Title: Altair Assembler Part 1
Date: February 01 2020
Tags: altair programming
========================================

As I keep complaining, it's getting harder and harder to hand assemble
everything.  It's error prone and tedious.  An assembler can handle a lot of the
work for me so I'm going to try to write one.

Two big inconveniences of hand assembling are translating all the opcodes to
octal values without error, and counting out the addresses of all the statements
so I can go back and fill them in at JMP, CALL, and memory references throughout
the program.  If I have to modify a program by inserting a statement, it shifts
all the remaining statements in memory and breaks all the references to any
locations after it.  Which, of course, happens all the time in development.

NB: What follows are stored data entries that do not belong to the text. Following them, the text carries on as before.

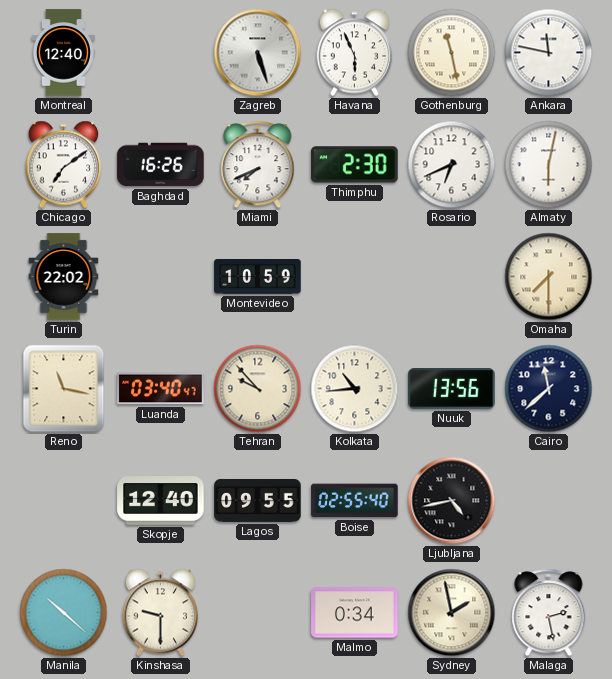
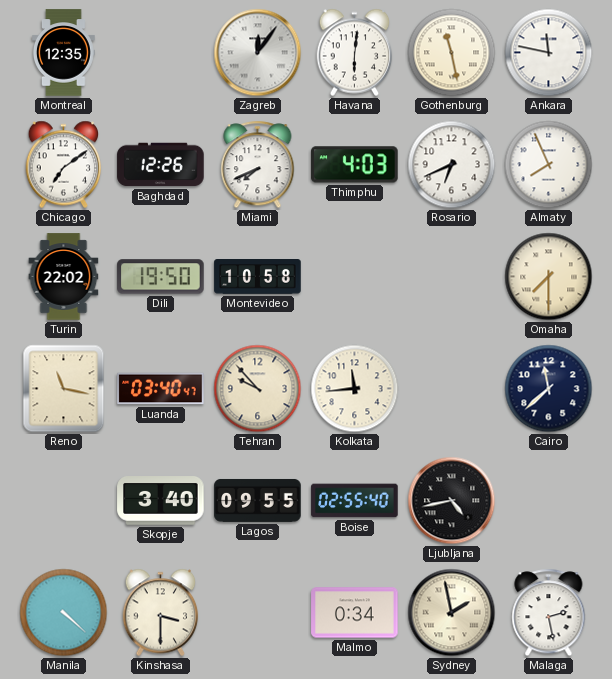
Montreal: 12:40 -> 12:35
Zagreb: 5:27 -> 12:06
Havana: 5:56 -> 6:01
Baghdad: 16:26 -> 12:26
Thimphu: 2:30 -> 4:03
Almaty: 6:02 -> 7:56
Dili: none -> 19:50
Montevideo: 10:59 -> 10:58
Kolkata: 10:44 -> 11:44
Nuuk: 13:56 -> none
Skopje: 12:40 -> 3:40
Manila: 10:22 -> 4:22
Kinshasa: 9:30 -> 3:30
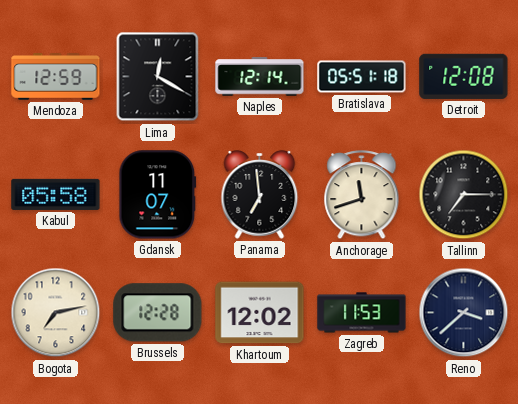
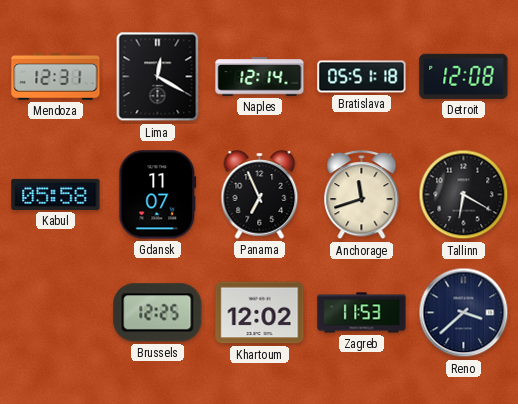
Mendoza: 12:59 -> 12:31
Panama: 6:59 -> 6:56
Tallinn: 7:15 -> 6:20
Bogota: 7:13 -> none
Brussels: 12:28 -> 12:25
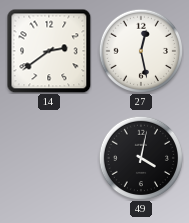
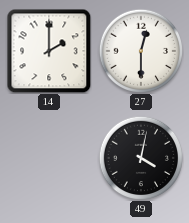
14: 2:39 -> 2:00
27: 12:28 -> 12:30
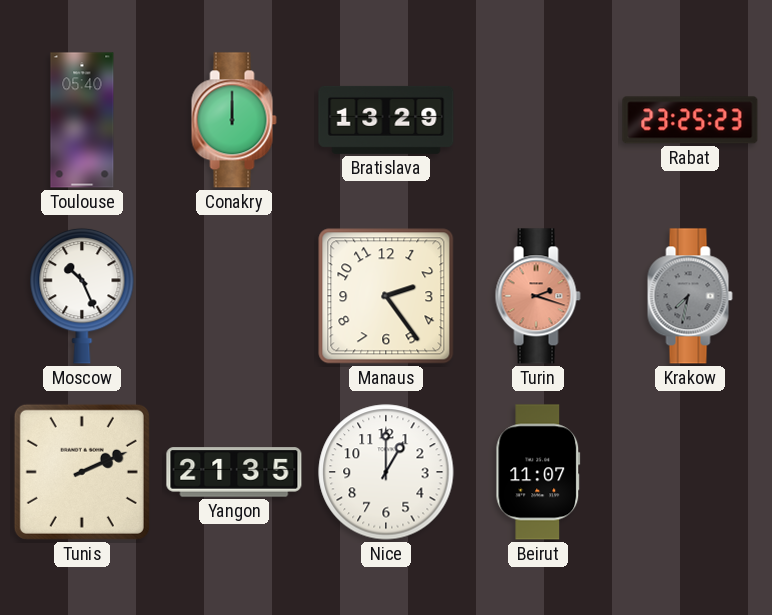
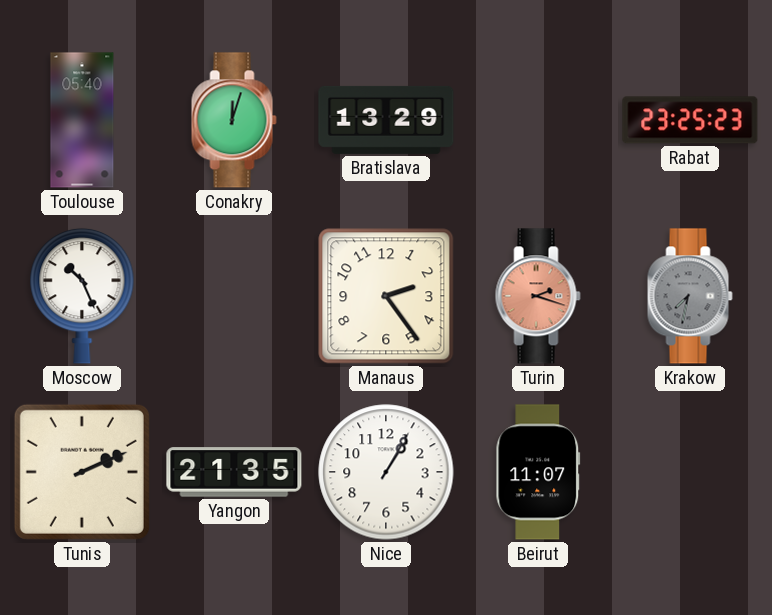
Conakry: 12:00 -> 12:03
Nice: 1:00 -> 1:05
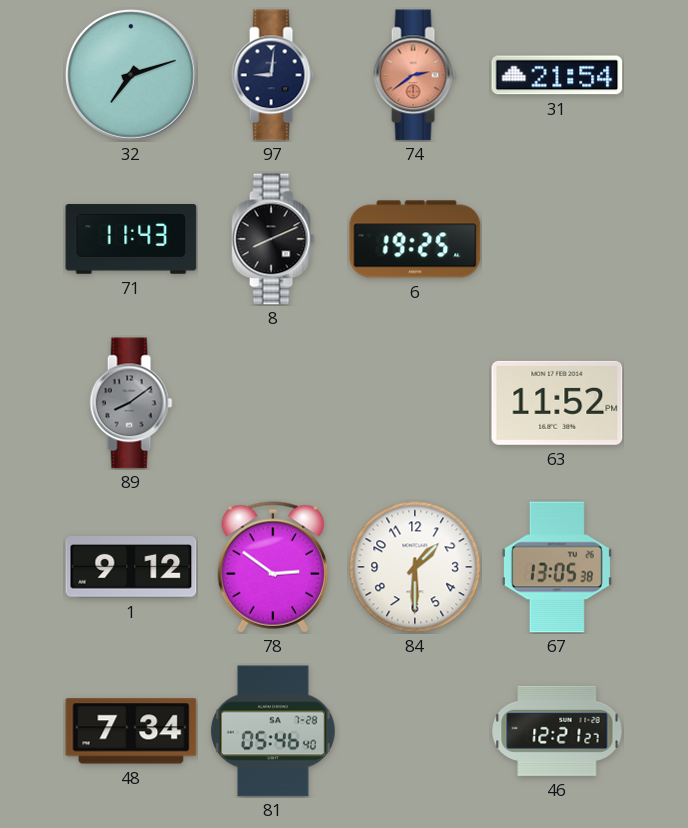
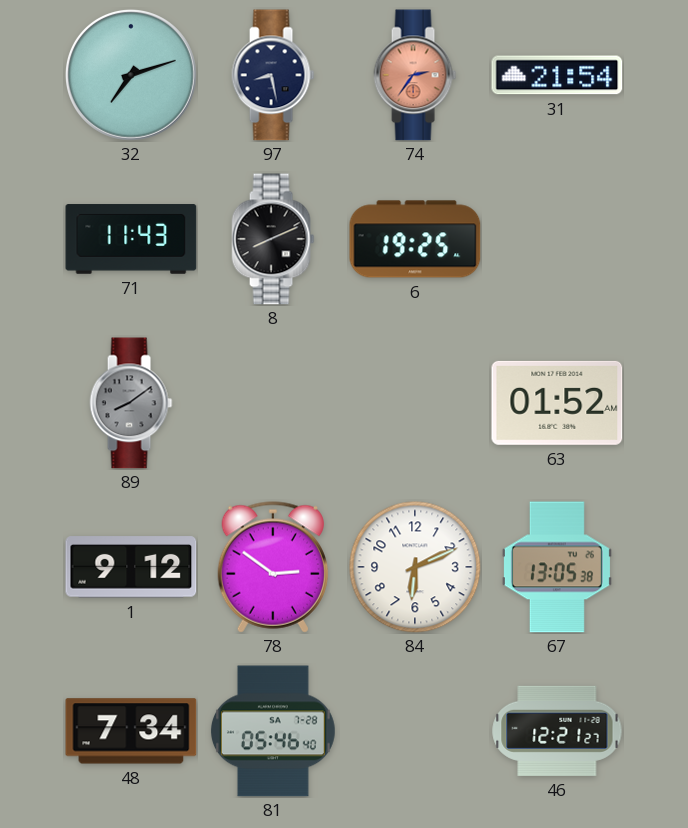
97: 9:01 -> 8:28
74: 2:39 -> 2:36
63: 11:52 -> 01:52
84: 1:30 -> 6:11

Assemblers don't just translate the opcodes from ASCII mnemonics to their binary
machine code, but they also provide some other convenience features.  Assemblers
allow you to define your own labels for a statement which saves the address that
the statement will be written to and replaces references to the label elsewhere
in the code with the address.  This way, you can CALL or JMP to a label and
never have to know what the address ends up being.

Other features are EQU and SET pseudo-opcodes that are used like variables which
allows you to create a name for a value and reference that value by the name
elsewhere in the code.  The difference between the two is just that a SET value
can be changed later but an EQU can only be defined once.  Not sure why the two
options.  Why not just use SET?  I guess so developers can set constants and not
accidentally redefine something they didn't mean to.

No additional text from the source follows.